[Start of Attachment]

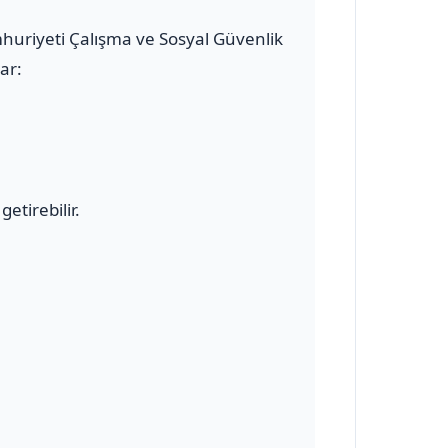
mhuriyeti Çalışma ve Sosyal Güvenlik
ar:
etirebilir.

[End of Attachment]
[Start of Attachment]

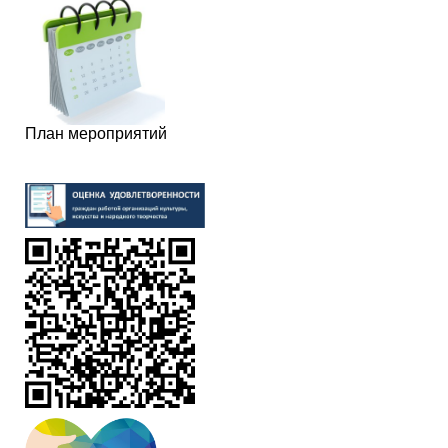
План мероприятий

[End of Attachment]
[Start of Attachment]

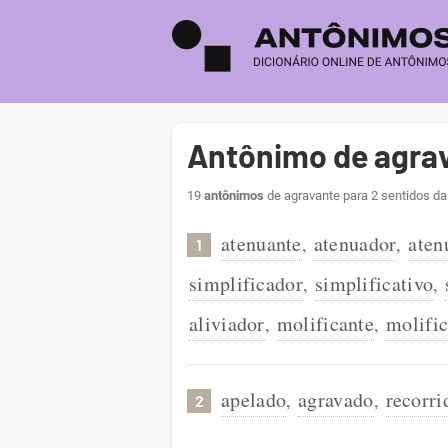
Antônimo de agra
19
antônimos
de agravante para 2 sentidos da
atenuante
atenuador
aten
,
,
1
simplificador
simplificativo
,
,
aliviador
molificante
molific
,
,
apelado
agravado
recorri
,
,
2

[End of Attachment]

:: PROBLEM ::
Write out exactly the lines above between the line with "mhuriyeti Çalışma ve Sosyal Güvenlik" and the line with "etirebilir.", inclusive, and nothing beyond them.

:: ANSWER TO THE EXERCISE ::
mhuriyeti Çalışma ve Sosyal Güvenlik
ar:
etirebilir.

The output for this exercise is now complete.